Day after Thanksgiving 2004
Dear Jen,
You’ve spent today realizing the guy you brought to Thanksgiving dinner with the family isn’t “the one”. Your gut will be an electric mixer as you end it over a phone call at 2 pm. You’ve had a rough year, and (spoiler alert) it will get worse.
A disgruntled former employee will slash your tire leaving you stranded until midnight at work. Your boss will tell you that you’re on written warning, that she has no confidence in your ability to change, and will probably end up firing you.
Your passenger car window will be shattered by a car prowler while you attend a company Christmas dinner, leading you to file a second police report in two weeks before your frigid 42 minute drive home.
You may choose to backslide into some familiar self destructive patterns, and abandon hope for the future life you’ve imagined. Don’t. You aren’t already been chewed, blueberry, Hubba Bubba, covered in gravel, on the bottom of life’s shoe.
Next year, in 2005, you will toast at Thanksgiving in New York with the adorable husband (you haven’t met yet), his 97 year old grandmother and the rest of your new family. You will cry from the dynamic shift your life has taken, and overwhelming joy in your life.

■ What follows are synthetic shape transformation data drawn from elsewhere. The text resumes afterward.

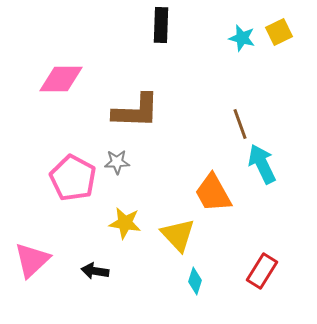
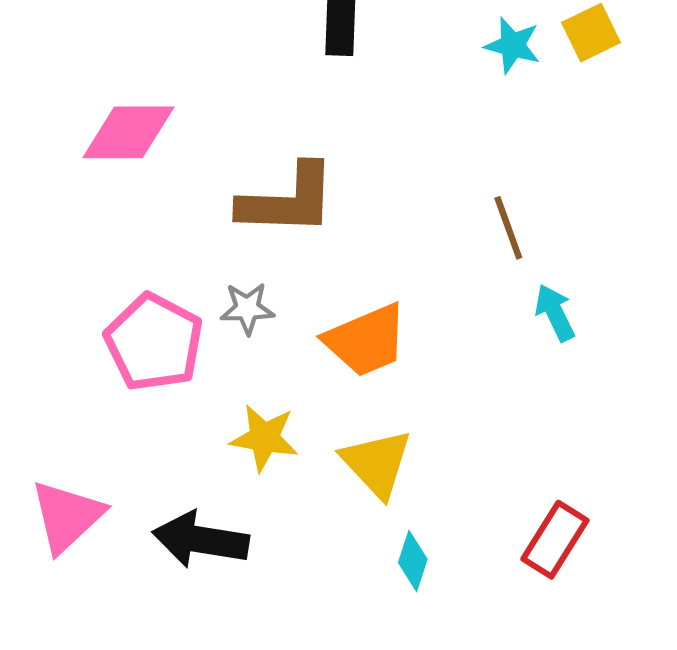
cyan arrow: (262, 164) -> (555, 313), size x0.7
orange trapezoid: (213, 193) -> (366, 340), moved, turned -84
black arrow: (95, 271) -> (201, 540), size x1.6

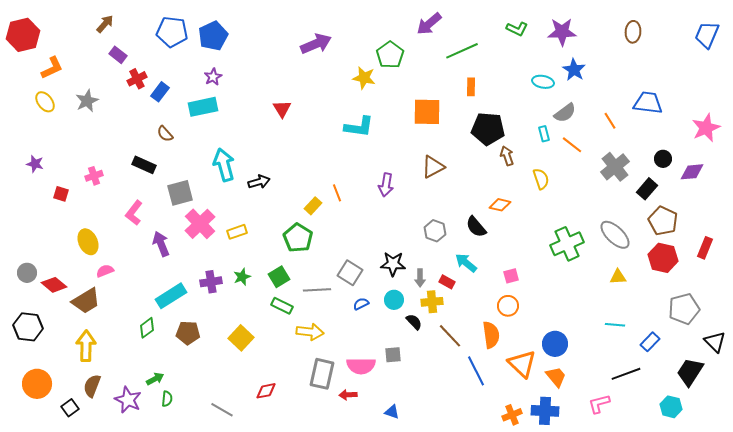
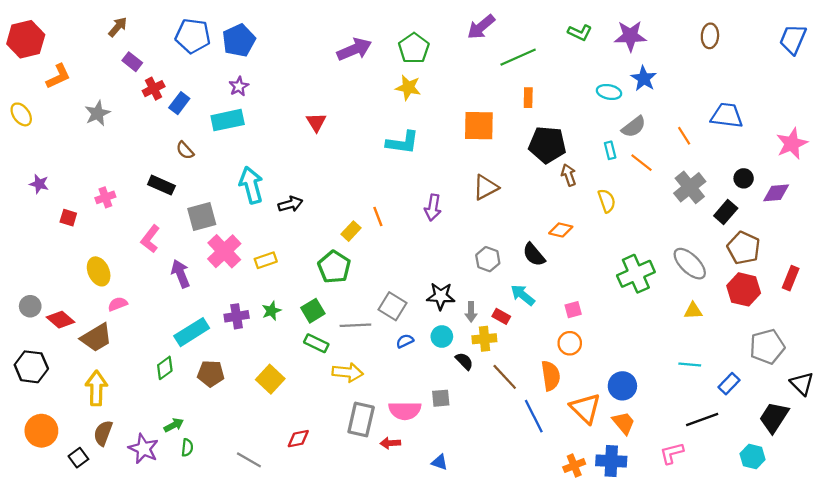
green pentagon: (390, 55) -> (414, 48), moved
yellow ellipse: (45, 102) -> (21, 114), moved

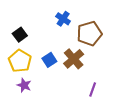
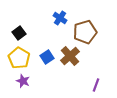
purple line: (93, 89) -> (96, 85), moved

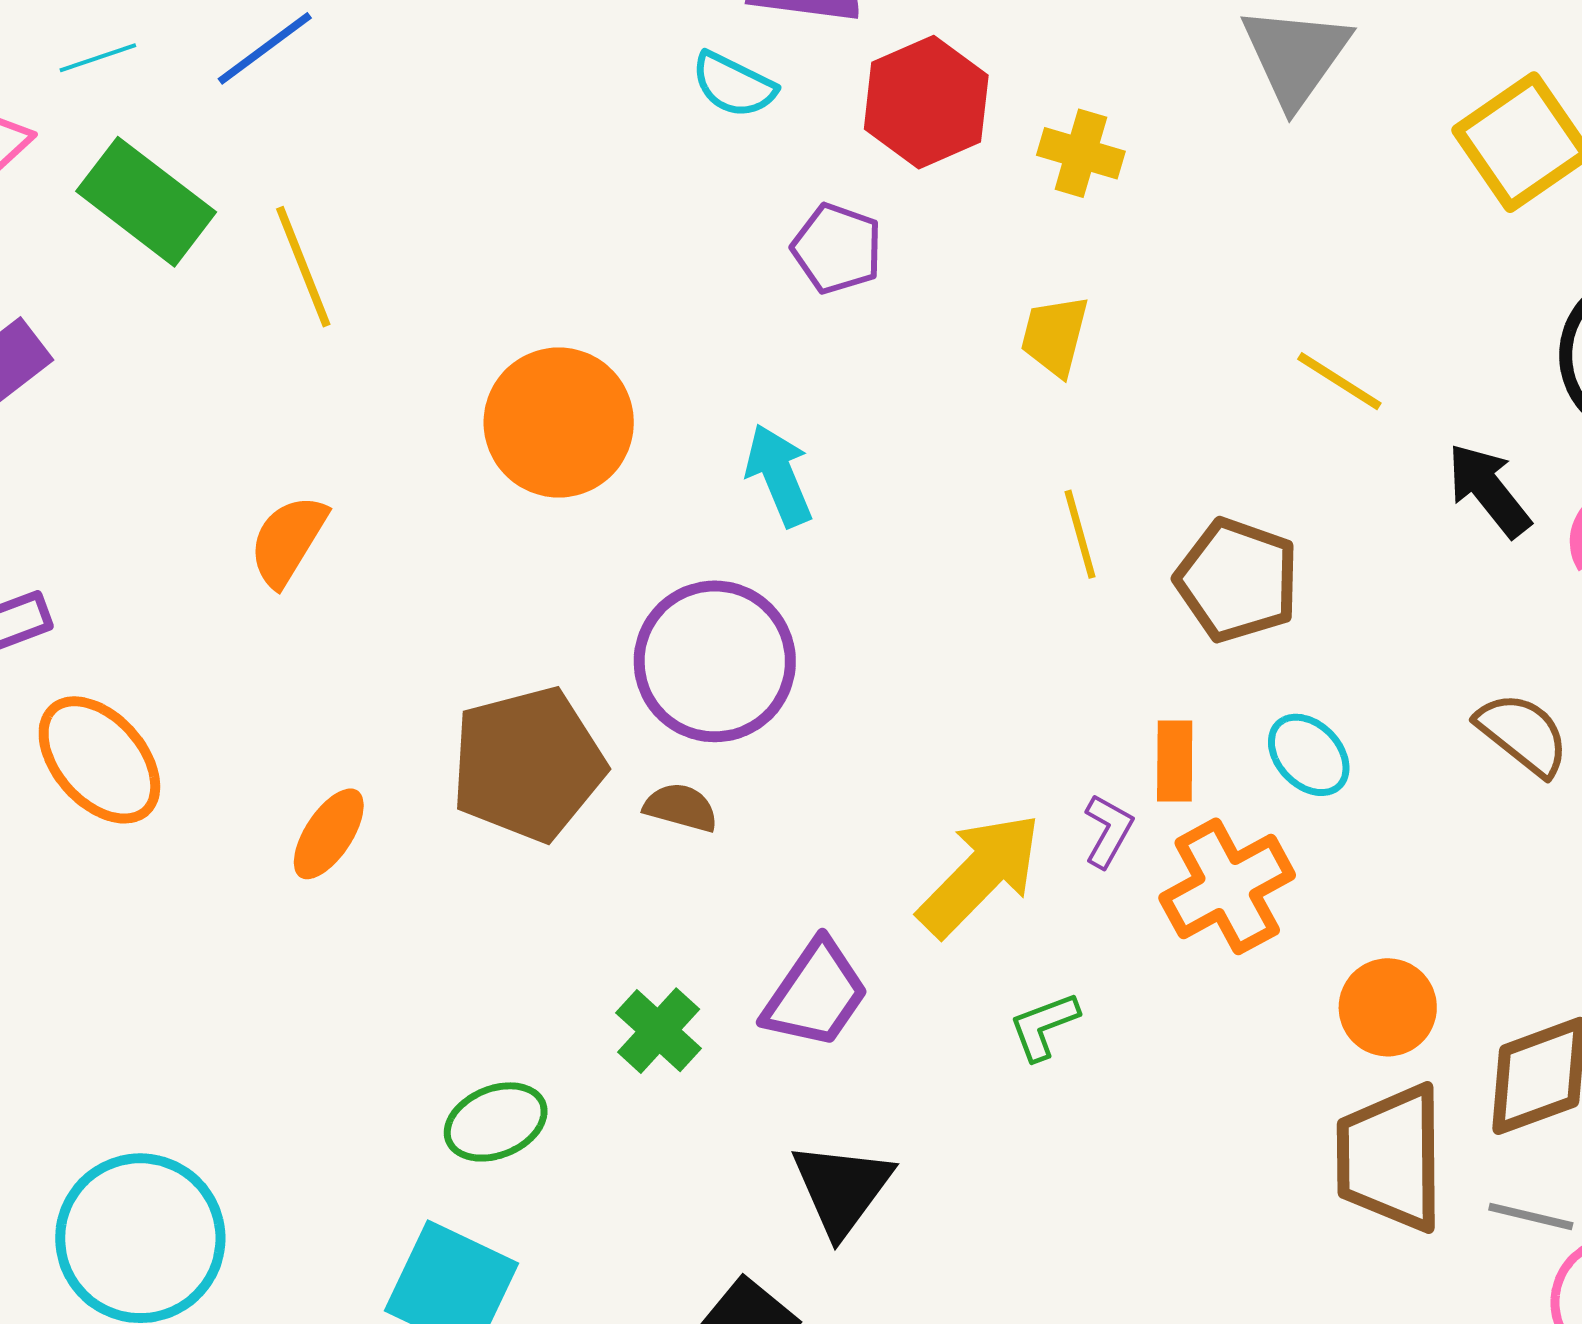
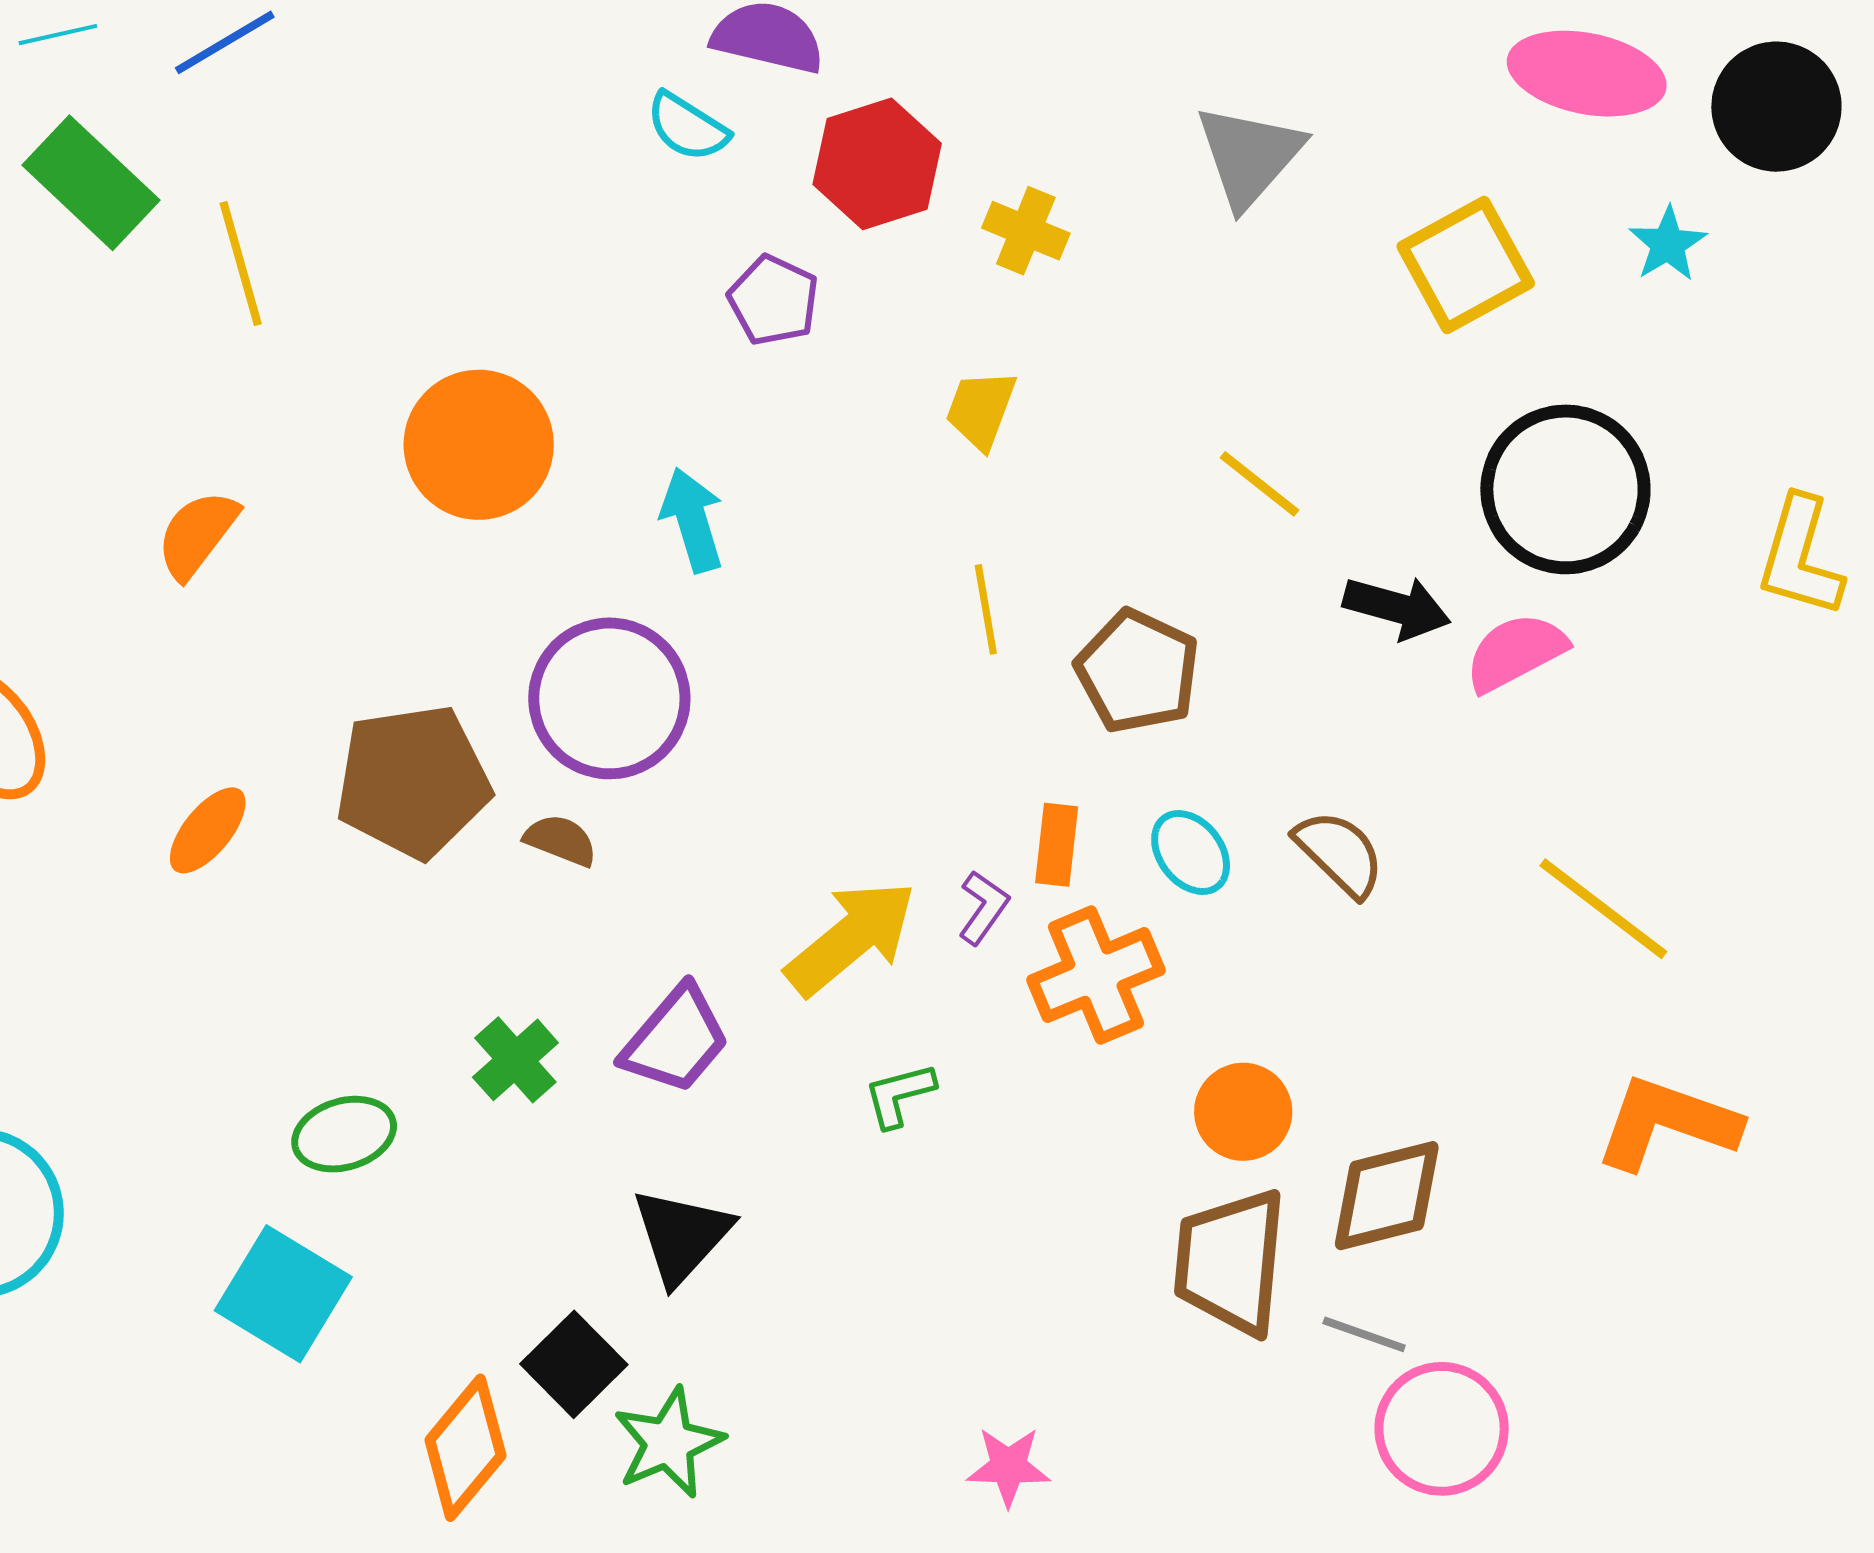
black arrow: (1489, 490) -> (1397, 608), turned 138
brown semicircle: (1523, 734) -> (1340, 853), moved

Have hope. These trials are teaching you patience you’ll rely on for the other stuff coming I can’t tell you about yet.
You’ve got this!
Love,
Jen
from the day after Thanksgiving 2015
Genealogy Jen’s challenge of the week – Life rarely goes according to plan. If a time-traveling DeLorean is not an option to change your past, write your former self a letter. What advice do you need most? Bonus Points- Identify a person who may be experiencing something similar now, and reach out to them.
You can read the post that inspired this letter here.
Yup. It’s hanging on and trusting life will evolve. Good job.
Thanks Janet! I appreciate your comments and encouragement. My husband calls that hanging on “white nuckeling hope”. Sometimes you have to grip hope as hard as you can so you don’t lose it completely.
A wonderful of pain, perseverance, hope, joy and fulfillment. Thanks for sharing this precious story, Jen.
Thanks for the comment! When you’re in the middle of the hard stuff, it can be difficult to remember it probably won’t be that way forever.